Aside from all the bickering, murdering, and car-bombing, Martin Scorsese’s The Irishman—which is now streaming on Netflix—has an inordinate amount of nicknames. There’s Sally Bugs, Skinny Razor, Whispers, Fitz, Fat Tony, and The Irishman, of course. (We should really have something like the Wu-Tang name generator for mob aliases.) The best of the lot, though, is the film’s most degrading: The Little Guy! That’s what Al Pacino’s Jimmy Hoffa not-so-lovingly calls Anthony ‘Tony Pro’ Provenzano, played by Stephen Graham in the film.
Middle school-level name-calling aside, Provenzano, who was reportedly a high-ranking member of New York City’s Genovese crime family in real life, gets a surprising amount of screentime in The Irishman. Especially considering he spent nearly his entire adult life in the International Brotherhood of Teamsters (the labor union depicted in the movie) orbit, holding leadership positions and partaking in an extortion or two. And while Graham’s schmoozing, hot-tempered take on Tony Pro is mostly played for laughs in The Irishman, in real life he was a dangerous man who was convicted of murder.

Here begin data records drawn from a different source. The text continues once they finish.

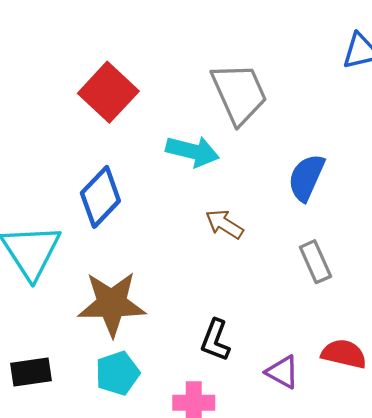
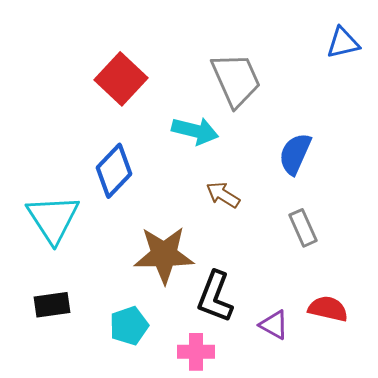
brown star: (112, 304) -> (164, 255), moved
black L-shape: (215, 340) -> (215, 297), size x1.4
black rectangle: (31, 372) -> (52, 305), moved

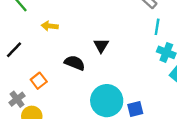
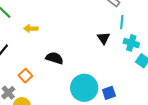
black triangle: (101, 45) -> (104, 38), moved

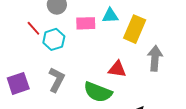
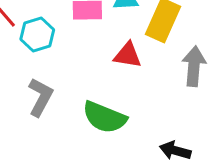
red triangle: (117, 69) -> (128, 55), moved

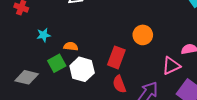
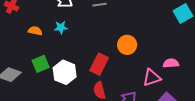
cyan star: (44, 35) -> (61, 27), moved
orange semicircle: (71, 46) -> (35, 31), moved

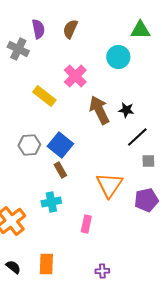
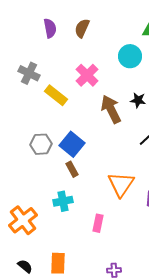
gray cross: (18, 49) -> (29, 73), moved
black star: (126, 110) -> (138, 100), moved

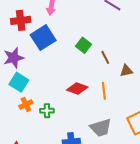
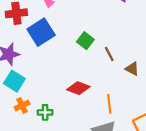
brown triangle: (126, 71) -> (132, 69), turned 40
orange line: (104, 91) -> (109, 104), moved

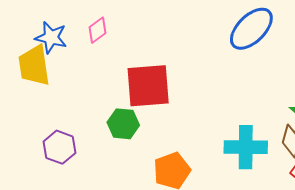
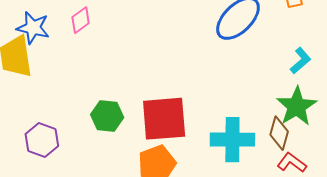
red square: (148, 86) -> (164, 119), moved

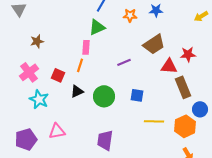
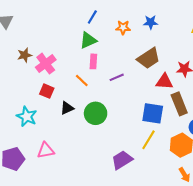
pink rectangle: (86, 47) -> (93, 61), moved
orange line: (80, 65) -> (82, 81), moved, turned -64
pink cross: (29, 72) -> (46, 64), moved
blue square: (137, 95) -> (153, 113), moved, size x1.5
yellow line: (154, 121) -> (148, 140), turned -60
purple trapezoid: (105, 140) -> (122, 160), moved, turned 50

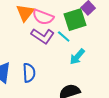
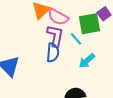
purple L-shape: (43, 36) -> (55, 36), turned -120
blue semicircle: (29, 73) -> (53, 53), moved

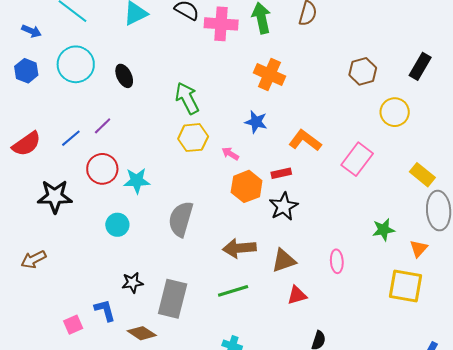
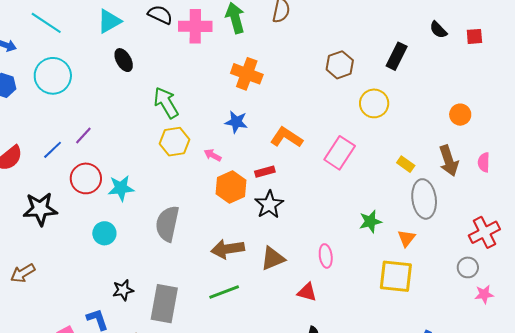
black ellipse: (124, 76) -> (124, 60), moved
yellow rectangle: (422, 175) -> (406, 164), size x0.7
red triangle: (297, 295) -> (307, 292), moved, turned 35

Here’s everything you need to know about his life of crime, relationship with Jimmy Hoffa, and how he was sentenced to life in prison.
Who was Anthony Provenzano?
Tony Pro was born in World War I-era New York City, dropping out of high school as a teenager to work at a trucking company. Described as a “short, stocky and ham-fisted man” in his New York Times obituary, Provenzano also spent his early life swinging his fists around as an amateur boxer (a skill which, if you’ve seen The Irishman, you know would come in handy later in his life).

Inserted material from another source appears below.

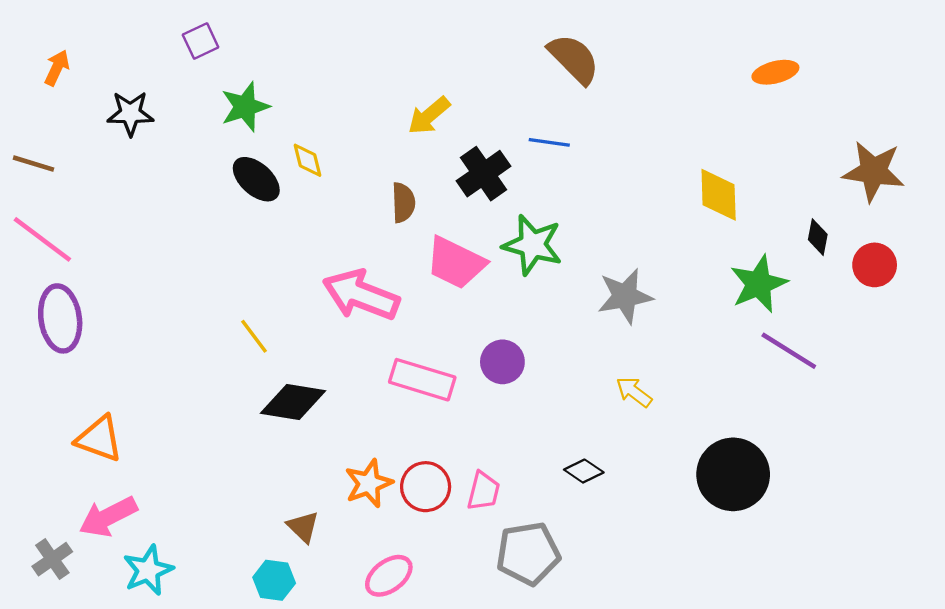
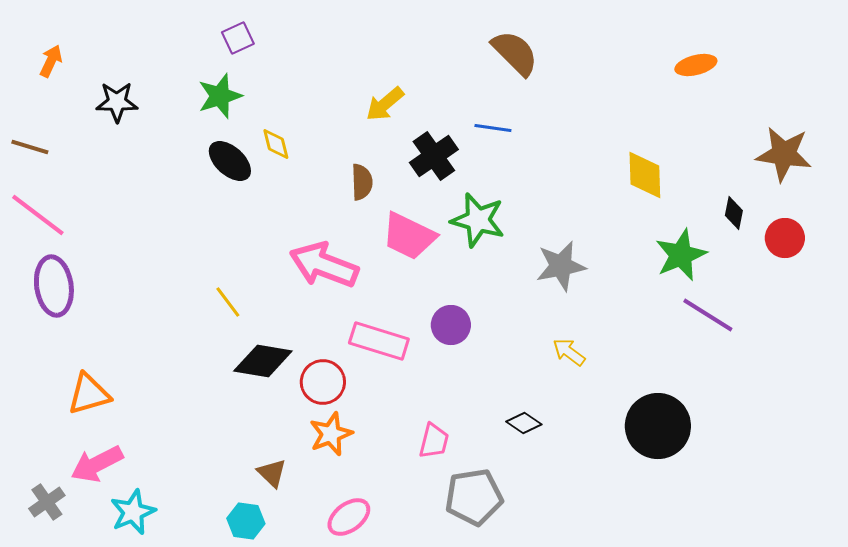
purple square: (201, 41) -> (238, 38), moved
orange triangle: (99, 439) -> (89, 394), turned -36
red circle: (426, 487) -> (323, 382), moved

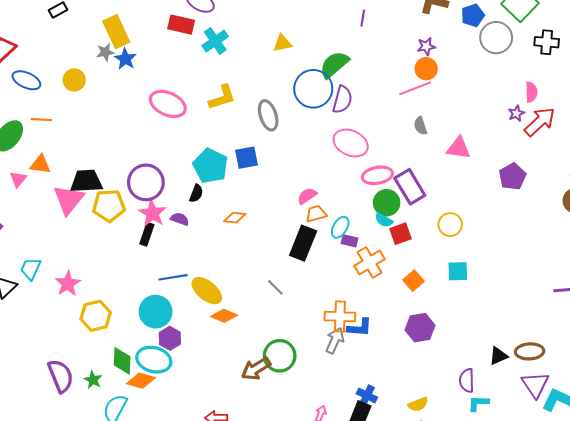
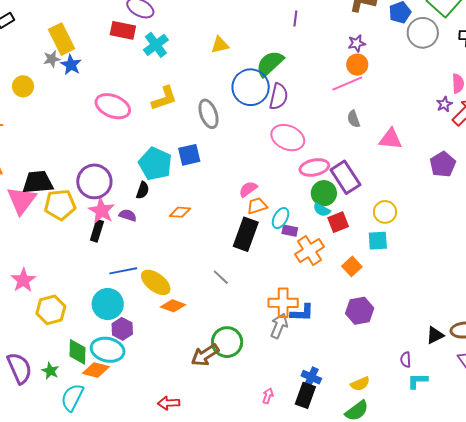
cyan square: (458, 271) -> (378, 241), moved
purple semicircle: (467, 380) -> (406, 360), size x0.7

Provenzano worked his way up to driving the trucks themselves—and naturally, as a Depression-era truck driver in New York City, he joined the Teamsters union. The enterprising guy he was, Tony Pro started to rise in the union’s ranks. He was made an organizer for the 13,000-member strong Teamsters Local 560 in Union City, New Jersey, sending him on a crash course toward Teamsters President Jimmy Hoffa in the 1960s and 1970s.
What was his relationship with Jimmy Hoffa and the Teamsters?
Provenzano works his way up to the vice president—and later, president—of Local 560, and that’s where the crime begins. In 1961, Tony Pro becomes involved with the crime that would, years later, put him in prison for life. On June 6, 1961, the secretary treasurer of Local 560 and union rival of Provenzano’s, Anthony Catellito, suddenly disappeared. According to The New York Times, prosecution charged that Tony Pro paid Harold Konigsberg (an alleged mob enforcer) $15,000 to kill Castellito. As depicted in The Irishman, Salvatore ‘Sally Bugs’ Briguglio, allegedly was part of the job, and (again, this part hasn’t been proven in court) used a tree shredder to dispose of the body. We’ll come back to Provenzano’s prison sentence in a bit.
In what might be a surprise to those who watched Hoffa and Provenzano snipe at each other for three-and-a-half hours in The Irishman, the two actually used to be work buds. But as Provenzano ascended in the Teamsters union, his relationship with Hoffa turned pretty nasty. According to Ryan White’s True Crime: 12 Most Famous Murder Stories, Tony Pro wanted Hoffa to help him get his hands on a loan for a restaurant he wanted to open, which the Teamsters president didn’t follow through on.
Later on, Hoffa supposedly made the “you people” comment we hear in the film to Tony Pro. The two also crossed paths in a Lewisburg prison (Provenzano was serving a seven-year sentence for his initial extortion conviction in the Castellitto disappearance), but according to White’s book, the brawl—where Pro allegedly smashed a bottle on Hoffa’s head—happened at an airport.
Was Provenzano involved in Hoffa’s death?
As with everything Jimmy-Hoffa-death-related, that’s a loaded question. Considering that the day Hoffa disappeared (July 30, 1975), he was on his way to a restaurant to meet with Tony Pro, the FBI named Provenzano and a few of his associates suspects in the 1976 Hoffex Memo. But still, no one has been convicted of any crime related to Hoffa’s death, so we can only continue to speculate if the Little Man came out big in the end.
Regardless, three years after Hoffa vanished, Tony Pro was sentenced to life imprisonment for the murder of Anthony Casetillo—and later, was also convicted of labor racketeering. He died in prison on December 12, 1998 of a heart attack—likely having just as sad of a last act as the men we see in The Irishman.